(Saved data entries)

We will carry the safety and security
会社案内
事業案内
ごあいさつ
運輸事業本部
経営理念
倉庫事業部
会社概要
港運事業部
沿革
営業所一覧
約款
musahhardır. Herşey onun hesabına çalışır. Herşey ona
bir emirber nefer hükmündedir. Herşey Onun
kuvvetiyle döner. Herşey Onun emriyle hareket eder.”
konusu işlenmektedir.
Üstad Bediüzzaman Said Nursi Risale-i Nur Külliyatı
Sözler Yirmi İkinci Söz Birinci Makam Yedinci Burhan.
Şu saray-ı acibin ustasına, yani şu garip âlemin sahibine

==

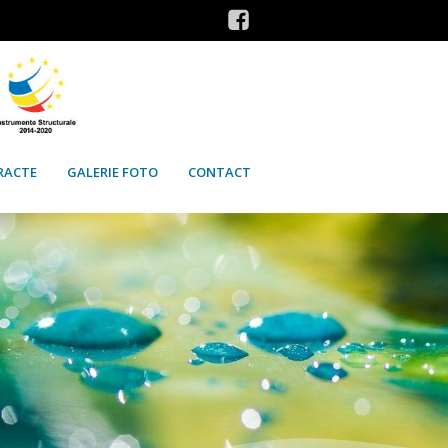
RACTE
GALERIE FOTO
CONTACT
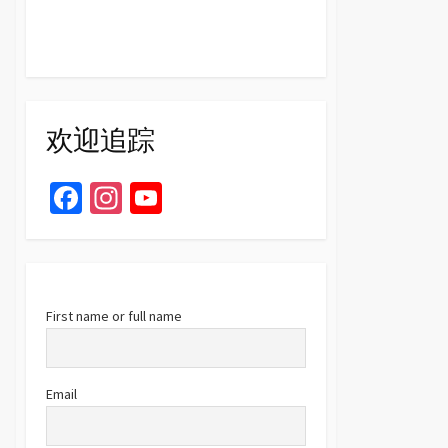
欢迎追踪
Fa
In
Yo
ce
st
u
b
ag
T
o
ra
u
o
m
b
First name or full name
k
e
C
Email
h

* [ASSIGNMENT]: Which lines run from the one holding "Sözler Yirmi İkinci" through the one holding "Şu saray-ı acibin" in the records above? Repeat them exactly, both included, and nothing more.

* [EXERCISE OUTPUT]:
Sözler Yirmi İkinci Söz Birinci Makam Yedinci Burhan.
Şu saray-ı acibin ustasına, yani şu garip âlemin sahibine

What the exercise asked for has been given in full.